It was not possible to curb the enthusiasm for the election campaign, and to enforce the historically confirmed prediction that its effect, especially if successful, would be to lose all the gain made with the vigorous campaign of shaming the “democratic war,” with the enthusiasm with which the Italian workers, strongly deployed alone on the class front, had welcomed the seizure of power by the Russian Soviets, and the dispersal of the born-dead Democratic Assembly.
Mussolini, who had in 1914 betrayed us by switching to the opposite front with the partisans of democratic and irredentist intervention, advocate–would that he had succeeded earlier in that! – of a forceful initiative of the national bourgeoisie to stifle the proletarian organs – was in the elections ridiculed, and the infatuation subsequently ran its irresistible course.

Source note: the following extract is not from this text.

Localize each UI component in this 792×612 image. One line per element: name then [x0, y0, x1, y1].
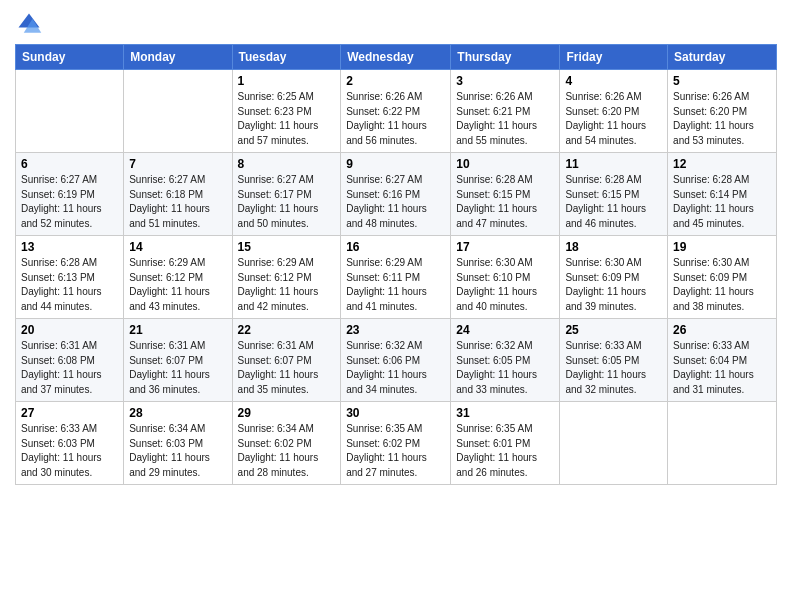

In 1920, when laying the foundations of the Communist Party in Italy divided from the Social Democrats, the Moscow International held that an antithesis between elections and insurrection did not exist, in the sense that for the Communist parties solidly established across the dividing line between the two Internationals, it could be useful to make use of parliamentary action, to blow up Parliament itself, and by that means bury parliamentarianism . The question posed too generically was a difficult one, and all Italian Communists deferred to the decision of the Second Moscow Congress (June 1920), the solution being clear: in principle, all against parliamentarianism ; in tactics, neither participation always and everywhere, nor boycott always and everywhere.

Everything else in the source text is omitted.